On Thursday, AI platform Clarifai unveiled a new reasoning engine that claims to make AI models twice as fast and 40% cheaper. Designed to adapt to a variety of models and cloud hosts, the system employs a variety of optimizations to gain more inference power from the same hardware.
“This is a variety of optimizations, all the way to Cuda Kernels, and even advanced speculative decoding techniques,” said CEO Matthew Zeiler. “Essentially, you can get more from the same card.”
The results were validated by a series of benchmark tests from third-party corporate artificial analysis, which recorded the industry’s best records for both throughput and latency.

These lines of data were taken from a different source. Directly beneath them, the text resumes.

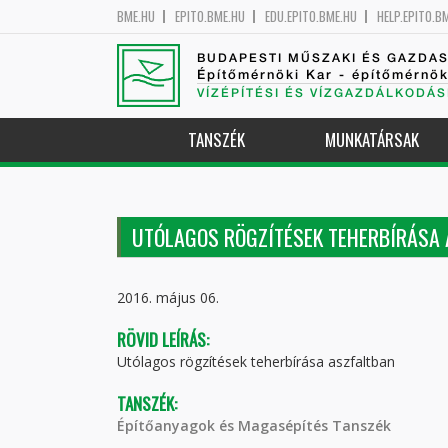
BME.HU
EPITO.BME.HU
EDU.EPITO.BME.HU
HELP.EPITO.B
BUDAPESTI MŰSZAKI ÉS GAZDA
Építőmérnöki Kar - építőmérnö
VÍZÉPÍTÉSI ÉS VÍZGAZDÁLKODÁS
TANSZÉK
MUNKATÁRSAK
UTÓLAGOS RÖGZÍTÉSEK TEHERBÍRÁSA 
2016. május 06.
RÖVID LEÍRÁS:
Utólagos rögzítések teherbírása aszfaltban
TANSZÉK:
Építőanyagok és Magasépítés Tanszék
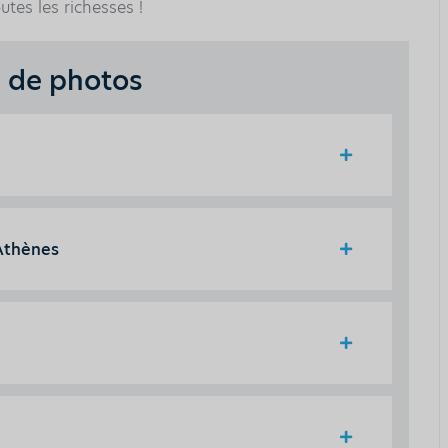
utes les richesses !
e de photos
Athènes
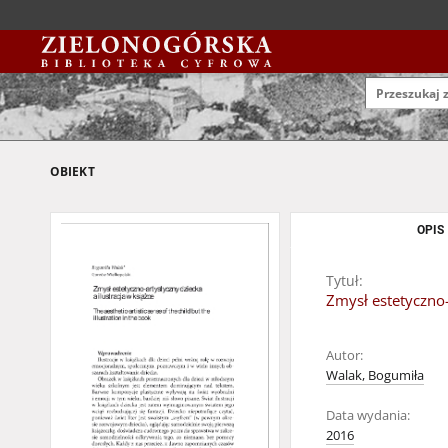
OBIEKT
OPIS
Tytuł:
Zmysł estetyczno-a
Autor:
Walak, Bogumiła
Data wydania:
2016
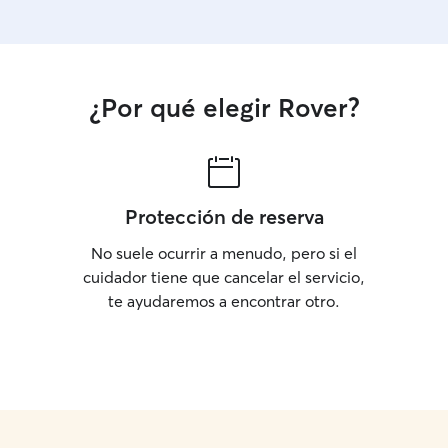
que tengas.
¿Por qué elegir Rover?
Protección de reserva
No suele ocurrir a menudo, pero si el
cuidador tiene que cancelar el servicio,
te ayudaremos a encontrar otro.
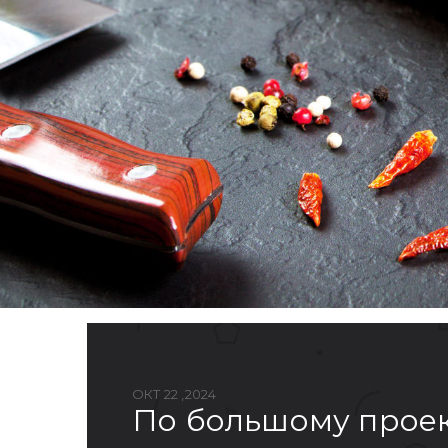
ОКТ 22 ,2024
по большому прое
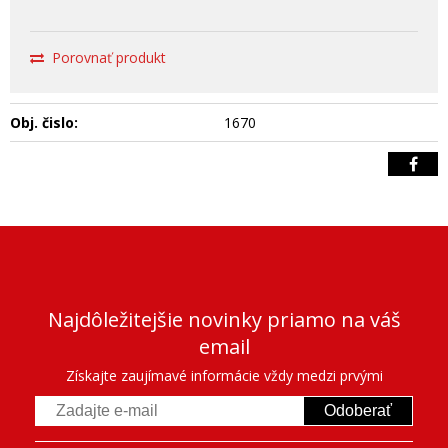
Porovnať produkt
Obj. čislo:
1670
Najdôležitejšie novinky priamo na váš
email
Získajte zaujímavé informácie vždy medzi prvými
Odoberať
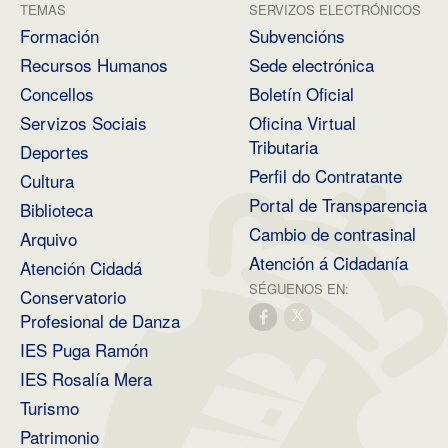
TEMAS
SERVIZOS ELECTRÓNICOS
Formación
Subvencións
Recursos Humanos
Sede electrónica
Concellos
Boletín Oficial
Servizos Sociais
Oficina Virtual
Tributaria
Deportes
Perfil do Contratante
Cultura
Portal de Transparencia
Biblioteca
Cambio de contrasinal
Arquivo
Atención á Cidadanía
Atención Cidadá
SÉGUENOS EN:
Conservatorio
Profesional de Danza
IES Puga Ramón
IES Rosalía Mera
Turismo
Patrimonio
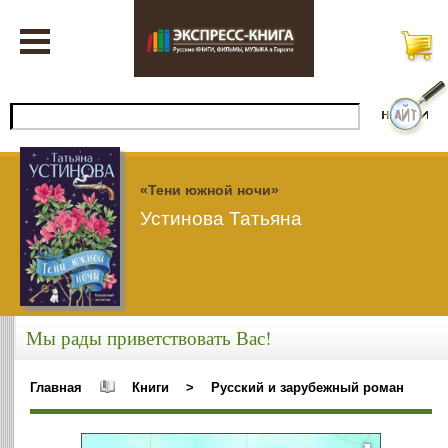
«Тени южной ночи»
Устинова Татьяна
Мы рады приветствовать Вас!
Главная
Книги
>
Русский и зарубежный роман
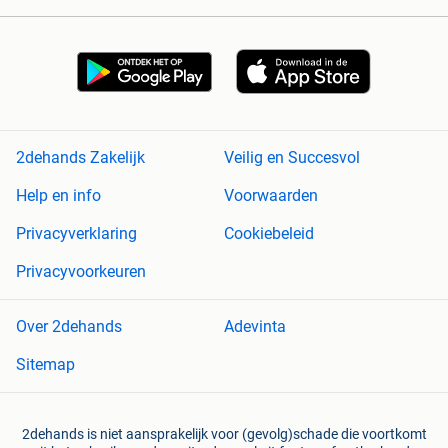
2dehands Zakelijk
Veilig en Succesvol
Help en info
Voorwaarden
Privacyverklaring
Cookiebeleid
Privacyvoorkeuren
Over 2dehands
Adevinta
Sitemap
2dehands is niet aansprakelijk voor (gevolg)schade die voortkomt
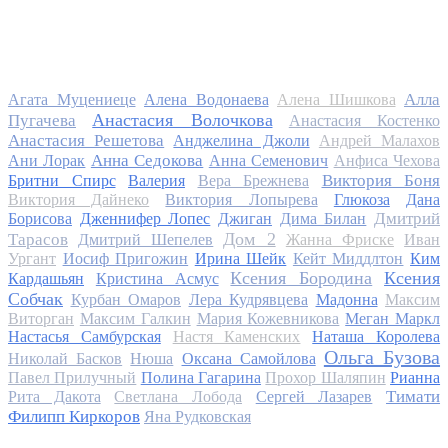
Алла
Агата Муцениеце
Алена Водонаева
Алена Шишкова
Анастасия Волочкова
Пугачева
Анастасия Костенко
Анастасия Решетова
Анджелина Джоли
Андрей Малахов
Анна Седокова
Ани Лорак
Анна Семенович
Анфиса Чехова
Виктория Боня
Бритни Спирс
Валерия
Вера Брежнева
Виктория Дайнеко
Виктория Лопырева
Глюкоза
Дана
Дмитрий
Борисова
Дженнифер Лопес
Джиган
Дима Билан
Дом 2
Тарасов
Дмитрий Шепелев
Жанна Фриске
Иван
Ургант
Иосиф Пригожин
Ирина Шейк
Кейт Миддлтон
Ким
Ксения Бородина
Ксения
Кардашьян
Кристина Асмус
Собчак
Курбан Омаров
Лера Кудрявцева
Мадонна
Максим
Виторган
Максим Галкин
Мария Кожевникова
Меган Маркл
Настасья Самбурская
Настя Каменских
Наташа Королева
Ольга Бузова
Николай Басков
Нюша
Оксана Самойлова
Павел Прилучный
Полина Гагарина
Прохор Шаляпин
Рианна
Тимати
Рита Дакота
Светлана Лобода
Сергей Лазарев
Филипп Киркоров
Яна Рудковская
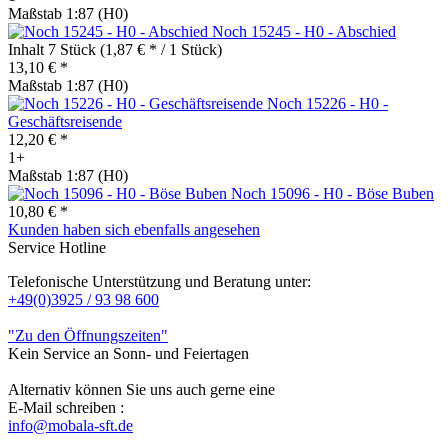
Maßstab 1:87 (H0)
Noch 15245 - H0 - Abschied
Inhalt
7 Stück
(1,87 € * / 1 Stück)
13,10 € *
Maßstab 1:87 (H0)
Noch 15226 - H0 -
Geschäftsreisende
12,20 € *
1+
Maßstab 1:87 (H0)
Noch 15096 - H0 - Böse Buben
10,80 € *
Kunden haben sich ebenfalls angesehen
Service Hotline
Telefonische Unterstützung und Beratung unter:
+49(0)3925 / 93 98 600
"Zu den Öffnungszeiten"
Kein Service an Sonn- und Feiertagen
Alternativ können Sie uns auch gerne eine
E-Mail schreiben :
info@mobala-sft.de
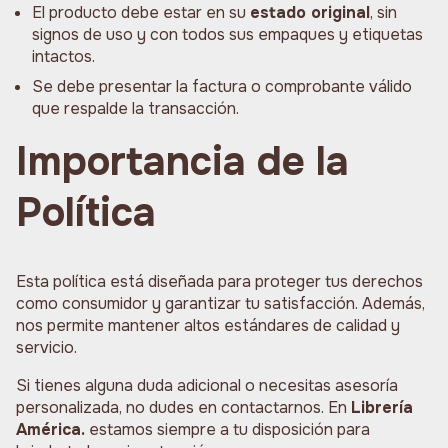
El producto debe estar en su
estado original
, sin
signos de uso y con todos sus empaques y etiquetas
intactos.
Se debe presentar la factura o comprobante válido
que respalde la transacción.
Importancia de la
Política
Esta política está diseñada para proteger tus derechos
como consumidor y garantizar tu satisfacción. Además,
nos permite mantener altos estándares de calidad y
servicio.
Si tienes alguna duda adicional o necesitas asesoría
personalizada, no dudes en contactarnos. En
Librería
América.
estamos siempre a tu disposición para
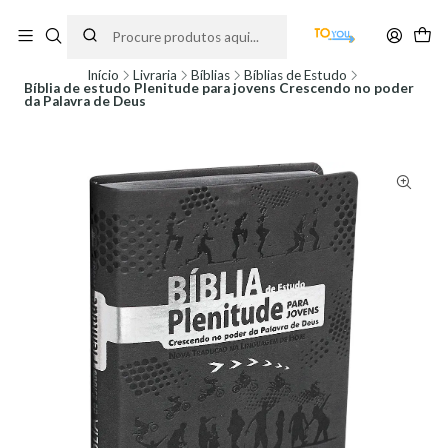
Encomendas feitas a partir do dia 5 de Agosto, serão processadas apenas a
partir do dia 11 de Agosto, às 10H.
Início
Livraria
Bíblias
Bíblias de Estudo
Bíblia de estudo Plenitude para jovens Crescendo no poder
da Palavra de Deus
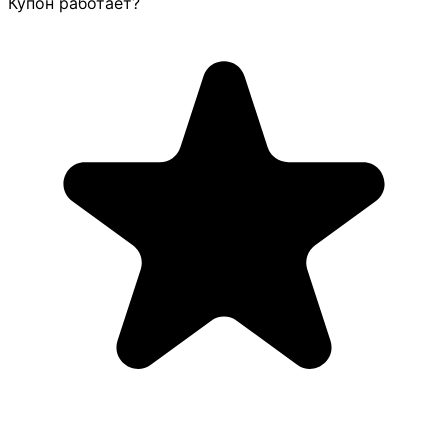
Купон работает?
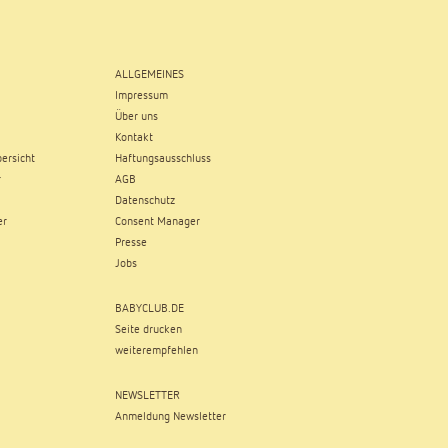
ALLGEMEINES
Impressum
Über uns
Kontakt
ersicht
Haftungsausschluss
r
AGB
Datenschutz
er
Consent Manager
Presse
Jobs
BABYCLUB.DE
Seite drucken
weiterempfehlen
NEWSLETTER
Anmeldung Newsletter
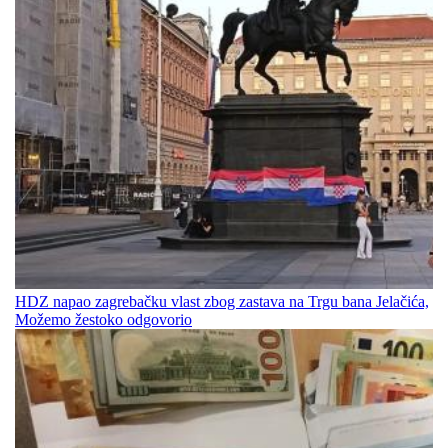
HDZ napao zagrebačku vlast zbog zastava na Trgu bana Jelačića,
Možemo žestoko odgovorio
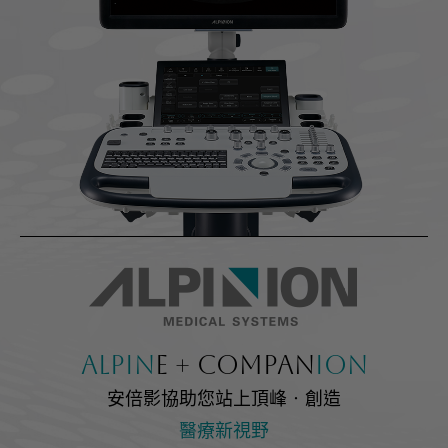
活動資訊
課程資訊
展會活動
聯絡我們
諮詢表單
服務據點
Alpin
e + Compan
ion
安倍影協助您站上頂峰‧創造
醫療新視野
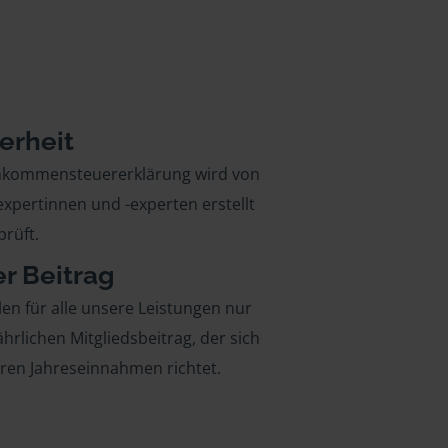
erheit
inkommensteuererklärung wird von
xpertinnen und -experten erstellt
rüft.
er Beitrag
len für alle unsere Leistungen nur
ährlichen Mitgliedsbeitrag, der sich
hren Jahreseinnahmen richtet.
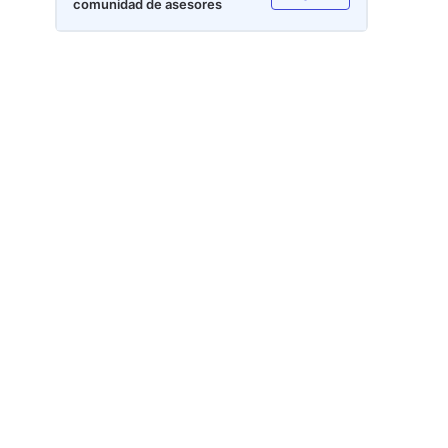
comunidad de asesores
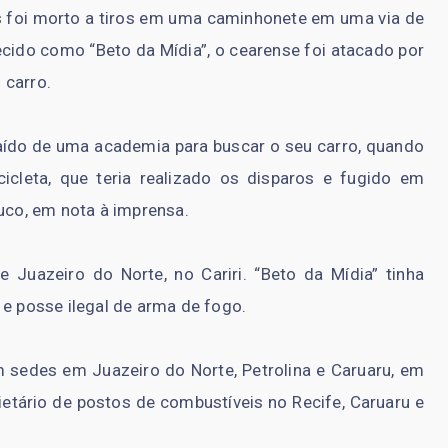
s foi morto a tiros em uma caminhonete em uma via de
ecido como “Beto da Mídia”, o cearense foi atacado por
 carro.
 saído de uma academia para buscar o seu carro, quando
icleta, que teria realizado os disparos e fugido em
buco, em nota à imprensa.
 Juazeiro do Norte, no Cariri. “Beto da Mídia” tinha
 e posse ilegal de arma de fogo.
 sedes em Juazeiro do Norte, Petrolina e Caruaru, em
tário de postos de combustíveis no Recife, Caruaru e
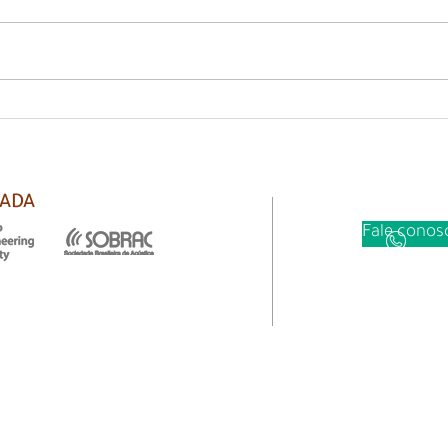
Ente
Veja como pode ser um cinema
em casa!
IADA
Fale cono
Siga as n
DIUM 2023. Salvador - Dubai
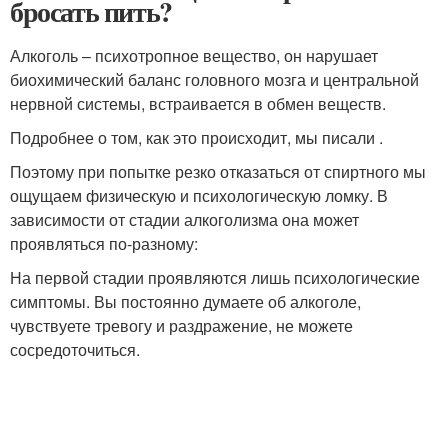
бросать пить?
Алкоголь – психотропное вещество, он нарушает
биохимический баланс головного мозга и центральной
нервной системы, встраивается в обмен веществ.
Подробнее о том, как это происходит, мы писали .
Поэтому при попытке резко отказаться от спиртного мы
ощущаем физическую и психологическую ломку. В
зависимости от стадии алкоголизма она может
проявляться по-разному:
На первой стадии проявляются лишь психологические
симптомы. Вы постоянно думаете об алкоголе,
чувствуете тревогу и раздражение, не можете
сосредоточиться.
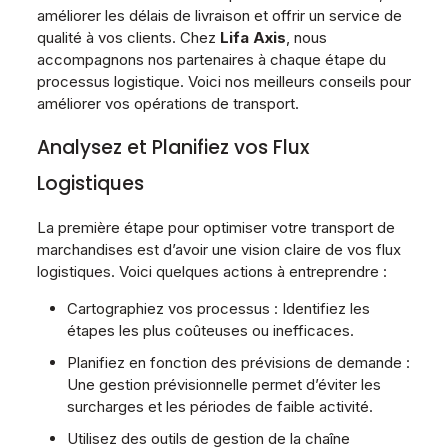
améliorer les délais de livraison et offrir un service de
qualité à vos clients. Chez
Lifa Axis
, nous
accompagnons nos partenaires à chaque étape du
processus logistique. Voici nos meilleurs conseils pour
améliorer vos opérations de transport.
Analysez et Planifiez vos Flux
Logistiques
La première étape pour optimiser votre transport de
marchandises est d’avoir une vision claire de vos flux
logistiques. Voici quelques actions à entreprendre :
Cartographiez vos processus : Identifiez les
étapes les plus coûteuses ou inefficaces.
Planifiez en fonction des prévisions de demande :
Une gestion prévisionnelle permet d’éviter les
surcharges et les périodes de faible activité.
Utilisez des outils de gestion de la chaîne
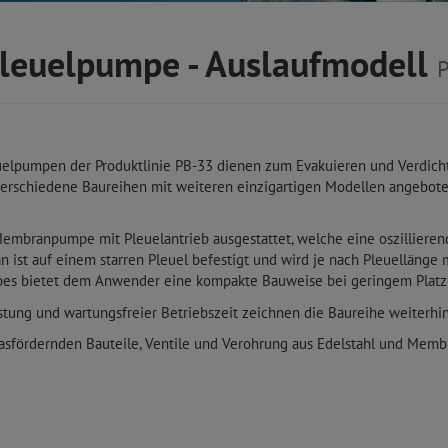
leuelpumpe - Auslaufmodell
uelpumpen der Produktlinie PB-33 dienen zum Evakuieren und Verdi
verschiedene Baureihen mit weiteren einzigartigen Modellen angebote
n Membranpumpe mit Pleuelantrieb ausgestattet, welche eine oszillier
st auf einem starren Pleuel befestigt und wird je nach Pleuellänge
ebes bietet dem Anwender eine kompakte Bauweise bei geringem Platz
stung und wartungsfreier Betriebszeit zeichnen die Baureihe weiterhin
asfördernden Bauteile, Ventile und Verohrung aus Edelstahl und Memb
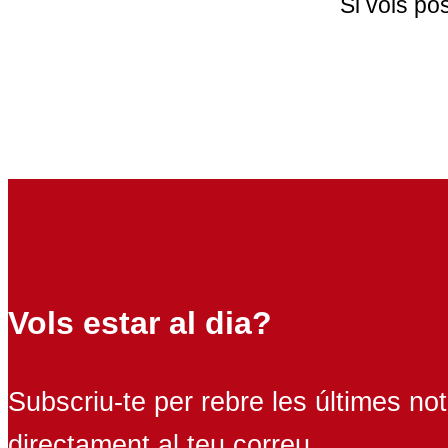
Si vols po
Vols estar al dia?
Subscriu-te per rebre les últimes not
directament al teu correu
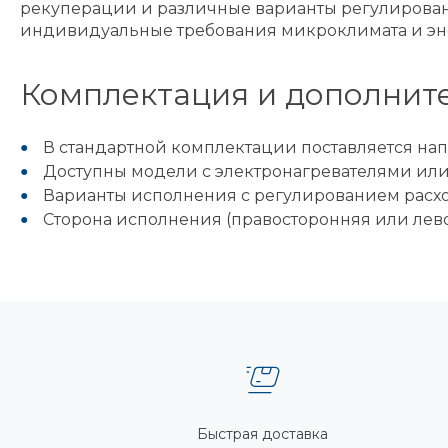
рекуперации и различные варианты регулировани
индивидуальные требования микроклимата и эне
Комплектация и дополнит
В стандартной комплектации поставляется на
Доступны модели с электронагревателями ил
Варианты исполнения с регулированием расход
Сторона исполнения (правосторонняя или лев
Быстрая доставка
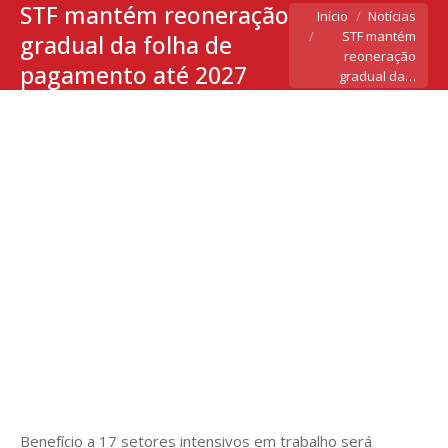
STF mantém reoneração
Você está aqui:
Início
Notícias
STF mantém
gradual da folha de
reoneração
pagamento até 2027
gradual da…
Benefício a 17 setores intensivos em trabalho será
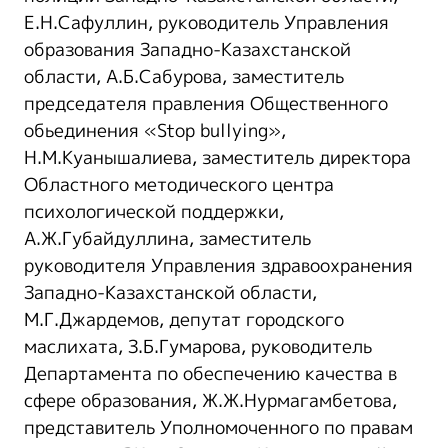
Е.Н.Сафуллин, руководитель Управления
образования Западно-Казахстанской
области, А.Б.Сабурова, заместитель
председателя правления Общественного
обьединения «Stop bullying»,
Н.М.Куанышалиева, заместитель директора
Областного методического центра
психологической поддержки,
А.Ж.Губайдуллина, заместитель
руководителя Управления здравоохранения
Западно-Казахстанской области,
М.Г.Джардемов, депутат городского
маслихата, З.Б.Гумарова, руководитель
Департамента по обеспечению качества в
сфере образования, Ж.Ж.Нурмагамбетова,
представитель Уполномоченного по правам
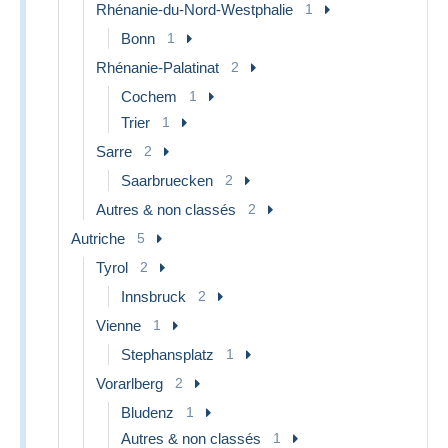
Rhénanie-du-Nord-Westphalie
1
Bonn
1
Rhénanie-Palatinat
2
Cochem
1
Trier
1
Sarre
2
Saarbruecken
2
Autres & non classés
2
Autriche
5
Tyrol
2
Innsbruck
2
Vienne
1
Stephansplatz
1
Vorarlberg
2
Bludenz
1
Autres & non classés
1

This process focuses specifically on reasoning. This is the computing requirement to manipulate an AI model that is already trained. That computing load has become particularly intense due to the rise in agent and inference models, which require multiple steps in response to a single command.
Clarifai was first launched as a computer vision service and is increasingly focusing on sorting as the AI boom has significantly increased demand for both GPUs and the data centers that house them. The company first unveiled its computing platform at AWS Re:Invent, but the new Reasoning Engine is the first product to be tailored specifically to the multi-step agent model.
The product is spurring billions of dollars trading amid a strong pressure on AI infrastructure. Openai plans up to $1 trillion in new data center spending, predicting near-end future demand. But while the hardware build-out is intense, Clarify CEOs believe there is more to do to optimize the infrastructure they already have.
“There are software tricks like the Clarifai Reasoning Engine that take more of such a great model,” says Zeiler.